(Beginning of Records to process)
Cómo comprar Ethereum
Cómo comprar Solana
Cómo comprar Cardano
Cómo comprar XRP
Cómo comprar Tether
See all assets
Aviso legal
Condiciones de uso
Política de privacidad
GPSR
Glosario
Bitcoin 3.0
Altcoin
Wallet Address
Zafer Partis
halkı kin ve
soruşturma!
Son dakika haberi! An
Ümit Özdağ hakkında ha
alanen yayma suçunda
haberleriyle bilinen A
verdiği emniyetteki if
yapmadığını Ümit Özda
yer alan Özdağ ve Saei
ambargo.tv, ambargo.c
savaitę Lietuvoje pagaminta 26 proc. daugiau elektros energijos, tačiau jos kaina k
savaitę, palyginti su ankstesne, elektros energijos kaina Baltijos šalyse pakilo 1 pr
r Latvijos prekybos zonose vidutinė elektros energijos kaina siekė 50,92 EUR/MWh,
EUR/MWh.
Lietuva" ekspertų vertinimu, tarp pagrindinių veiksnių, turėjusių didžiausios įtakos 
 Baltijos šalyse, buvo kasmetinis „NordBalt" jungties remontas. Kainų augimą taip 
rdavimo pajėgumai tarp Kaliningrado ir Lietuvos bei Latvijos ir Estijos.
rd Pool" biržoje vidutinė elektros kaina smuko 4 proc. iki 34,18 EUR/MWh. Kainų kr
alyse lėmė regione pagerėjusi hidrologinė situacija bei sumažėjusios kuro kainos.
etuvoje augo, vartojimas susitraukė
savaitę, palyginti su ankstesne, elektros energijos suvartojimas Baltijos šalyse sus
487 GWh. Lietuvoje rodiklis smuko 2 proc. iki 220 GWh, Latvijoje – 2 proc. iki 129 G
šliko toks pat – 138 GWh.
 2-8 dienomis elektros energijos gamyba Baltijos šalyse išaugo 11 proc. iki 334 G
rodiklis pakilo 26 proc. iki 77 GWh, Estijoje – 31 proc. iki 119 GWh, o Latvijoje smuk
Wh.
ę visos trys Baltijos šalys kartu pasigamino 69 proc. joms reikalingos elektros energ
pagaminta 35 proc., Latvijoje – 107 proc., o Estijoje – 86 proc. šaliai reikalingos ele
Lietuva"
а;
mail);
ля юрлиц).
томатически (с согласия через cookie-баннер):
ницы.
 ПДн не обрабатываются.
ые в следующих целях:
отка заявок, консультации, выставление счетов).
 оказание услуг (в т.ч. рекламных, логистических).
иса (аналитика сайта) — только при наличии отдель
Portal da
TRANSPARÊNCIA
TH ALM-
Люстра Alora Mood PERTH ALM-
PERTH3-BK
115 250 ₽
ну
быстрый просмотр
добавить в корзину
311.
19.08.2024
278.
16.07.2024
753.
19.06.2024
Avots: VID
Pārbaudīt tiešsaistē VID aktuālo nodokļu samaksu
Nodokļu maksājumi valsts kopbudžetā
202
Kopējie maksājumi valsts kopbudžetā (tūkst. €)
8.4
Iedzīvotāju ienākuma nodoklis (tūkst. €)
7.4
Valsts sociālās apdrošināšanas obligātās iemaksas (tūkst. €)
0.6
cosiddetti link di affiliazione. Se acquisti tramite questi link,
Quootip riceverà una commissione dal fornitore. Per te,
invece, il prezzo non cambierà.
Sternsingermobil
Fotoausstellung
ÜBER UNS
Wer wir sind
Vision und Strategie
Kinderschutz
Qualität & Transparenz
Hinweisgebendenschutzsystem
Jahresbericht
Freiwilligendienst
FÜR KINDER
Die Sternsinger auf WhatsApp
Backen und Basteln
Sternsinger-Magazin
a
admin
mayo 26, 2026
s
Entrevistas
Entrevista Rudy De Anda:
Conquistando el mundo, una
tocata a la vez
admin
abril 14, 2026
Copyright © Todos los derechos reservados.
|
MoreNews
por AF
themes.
(End of Records to process)
▸ **Exercise description**
When you copy the data, keep every line word for word.

▸ **Written reply**
Cómo comprar Ethereum
Cómo comprar Solana
Cómo comprar Cardano
Cómo comprar XRP
Cómo comprar Tether
See all assets
Aviso legal
Condiciones de uso
Política de privacidad
GPSR
Glosario
Bitcoin 3.0
Altcoin
Wallet Address
Zafer Partis
halkı kin ve
soruşturma!
Son dakika haberi! An
Ümit Özdağ hakkında ha
alanen yayma suçunda
haberleriyle bilinen A
verdiği emniyetteki if
yapmadığını Ümit Özda
yer alan Özdağ ve Saei
ambargo.tv, ambargo.c
savaitę Lietuvoje pagaminta 26 proc. daugiau elektros energijos, tačiau jos kaina k
savaitę, palyginti su ankstesne, elektros energijos kaina Baltijos šalyse pakilo 1 pr
r Latvijos prekybos zonose vidutinė elektros energijos kaina siekė 50,92 EUR/MWh,
EUR/MWh.
Lietuva" ekspertų vertinimu, tarp pagrindinių veiksnių, turėjusių didžiausios įtakos 
 Baltijos šalyse, buvo kasmetinis „NordBalt" jungties remontas. Kainų augimą taip 
rdavimo pajėgumai tarp Kaliningrado ir Lietuvos bei Latvijos ir Estijos.
rd Pool" biržoje vidutinė elektros kaina smuko 4 proc. iki 34,18 EUR/MWh. Kainų kr
alyse lėmė regione pagerėjusi hidrologinė situacija bei sumažėjusios kuro kainos.
etuvoje augo, vartojimas susitraukė
savaitę, palyginti su ankstesne, elektros energijos suvartojimas Baltijos šalyse sus
487 GWh. Lietuvoje rodiklis smuko 2 proc. iki 220 GWh, Latvijoje – 2 proc. iki 129 G
šliko toks pat – 138 GWh.
 2-8 dienomis elektros energijos gamyba Baltijos šalyse išaugo 11 proc. iki 334 G
rodiklis pakilo 26 proc. iki 77 GWh, Estijoje – 31 proc. iki 119 GWh, o Latvijoje smuk
Wh.
ę visos trys Baltijos šalys kartu pasigamino 69 proc. joms reikalingos elektros energ
pagaminta 35 proc., Latvijoje – 107 proc., o Estijoje – 86 proc. šaliai reikalingos ele
Lietuva"
а;
mail);
ля юрлиц).
томатически (с согласия через cookie-баннер):
ницы.
 ПДн не обрабатываются.
ые в следующих целях:
отка заявок, консультации, выставление счетов).
 оказание услуг (в т.ч. рекламных, логистических).
иса (аналитика сайта) — только при наличии отдель
Portal da
TRANSPARÊNCIA
TH ALM-
Люстра Alora Mood PERTH ALM-
PERTH3-BK
115 250 ₽
ну
быстрый просмотр
добавить в корзину
311.
19.08.2024
278.
16.07.2024
753.
19.06.2024
Avots: VID
Pārbaudīt tiešsaistē VID aktuālo nodokļu samaksu
Nodokļu maksājumi valsts kopbudžetā
202
Kopējie maksājumi valsts kopbudžetā (tūkst. €)
8.4
Iedzīvotāju ienākuma nodoklis (tūkst. €)
7.4
Valsts sociālās apdrošināšanas obligātās iemaksas (tūkst. €)
0.6
cosiddetti link di affiliazione. Se acquisti tramite questi link,
Quootip riceverà una commissione dal fornitore. Per te,
invece, il prezzo non cambierà.
Sternsingermobil
Fotoausstellung
ÜBER UNS
Wer wir sind
Vision und Strategie
Kinderschutz
Qualität & Transparenz
Hinweisgebendenschutzsystem
Jahresbericht
Freiwilligendienst
FÜR KINDER
Die Sternsinger auf WhatsApp
Backen und Basteln
Sternsinger-Magazin
a
admin
mayo 26, 2026
s
Entrevistas
Entrevista Rudy De Anda:
Conquistando el mundo, una
tocata a la vez
admin
abril 14, 2026
Copyright © Todos los derechos reservados.
|
MoreNews
por AF
themes.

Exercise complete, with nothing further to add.